Type of Document Dissertation
Author Starr, Tregei Nicole
URN etd-04242006-222423
Title Quantitative Studies of Intracellular Trafficking of Two Classes of Resident Golgi Apparatus Proteins
Degree PhD
Department Chemical Engineering
Advisory Committee
Advisor Name Title
Williams, Kimberly Forsten Committee Chair
Goldstein, Aaron S. Committee Member
Storrie, Brian Committee Member
Sum, Amadeu K. Committee Member
Walker, Richard A. Committee Member
Keywords
  • fluorescent microscopy
  • glycosyltransferases
  • kinetic model
  • Golgi
  • confocal microsocpy
  • early endosomes
  • endoplasmic reticulum
  • GPP130
Date of Defense 2006-04-24
Availability unrestricted
Abstract
The research presented in this dissertation consists of two primary parts. The initial focus centered on understanding the distribution of Golgi resident glycosyltransferases between the ER and Golgi at steady-state. Retrograde trafficking of these Golgi proteins has been demonstrated experimentally mandating the existence of a dynamic equilibrium between the Golgi apparatus and ER. Our published studies also included the development of a quantitative method for analysis of data collected using fluorescent microscopy. The second part of this dissertation presents results pertaining to the quantification of a unique Golgi resident protein that cycles in the late endosome bypass pathway. Using the published method of analysis and techniques developed during the initial project, the anterograde and retrograde transport kinetics of this Golgi protein were determined and used to develop a compartmental model for pH sensitive trafficking in the bypass pathway. The spatial Golgi distribution of the protein during retrograde transport to the Golgi following endosomal exit was also investigated.
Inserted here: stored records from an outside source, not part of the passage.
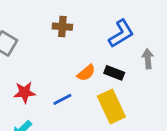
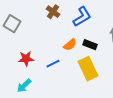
brown cross: (62, 27) -> (53, 12), turned 32
blue L-shape: (121, 34) -> (82, 17), moved

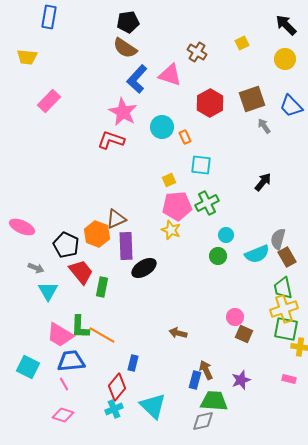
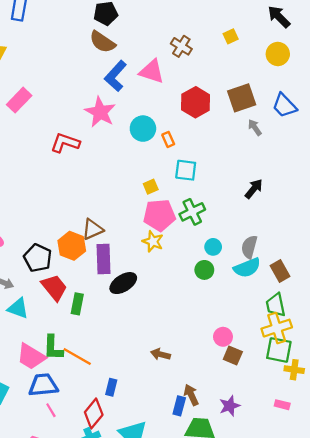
red L-shape: (111, 140) -> (65, 143), moved
gray semicircle: (278, 239) -> (249, 247), moved
cyan triangle: (48, 291) -> (18, 308), turned -40
pink line: (64, 384) -> (51, 410), moved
This research lies at the interface of experimental cell biology and quantitative computational analysis. These experiments combined more traditional experimental biological approaches with more recent computational approaches to understanding cellular mechanisms. Additionally, development of a quantitative method of analysis validated the use of fluorescent microscopy as a quantitative tool for studying intracellular proteins.